ASSIGNMENT: Retype the line containing "About Us (105, 397)" and each later line through the end of the listing, exactly as written, with no other lines.

RECORDED DATA:

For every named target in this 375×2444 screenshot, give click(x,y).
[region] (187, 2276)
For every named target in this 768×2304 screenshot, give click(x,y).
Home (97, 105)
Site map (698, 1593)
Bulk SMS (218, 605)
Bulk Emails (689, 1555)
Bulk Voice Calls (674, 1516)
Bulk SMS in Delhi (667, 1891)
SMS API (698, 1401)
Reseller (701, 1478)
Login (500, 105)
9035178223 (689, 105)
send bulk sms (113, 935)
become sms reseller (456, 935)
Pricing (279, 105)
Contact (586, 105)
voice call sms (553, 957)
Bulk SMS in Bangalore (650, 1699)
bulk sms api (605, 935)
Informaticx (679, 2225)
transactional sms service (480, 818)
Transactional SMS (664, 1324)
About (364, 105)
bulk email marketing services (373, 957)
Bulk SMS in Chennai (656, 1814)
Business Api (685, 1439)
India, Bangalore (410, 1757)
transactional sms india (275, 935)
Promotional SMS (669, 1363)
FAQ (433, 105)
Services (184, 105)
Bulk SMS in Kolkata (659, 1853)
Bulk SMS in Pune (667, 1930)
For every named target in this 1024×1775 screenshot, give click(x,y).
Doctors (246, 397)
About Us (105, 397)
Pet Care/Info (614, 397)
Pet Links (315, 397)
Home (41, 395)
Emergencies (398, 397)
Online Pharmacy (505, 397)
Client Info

SOLUTION TO THE PROBLEM:
About Us (105, 397)
Pet Care/Info (614, 397)
Pet Links (315, 397)
Home (41, 395)
Emergencies (398, 397)
Online Pharmacy (505, 397)
Client Info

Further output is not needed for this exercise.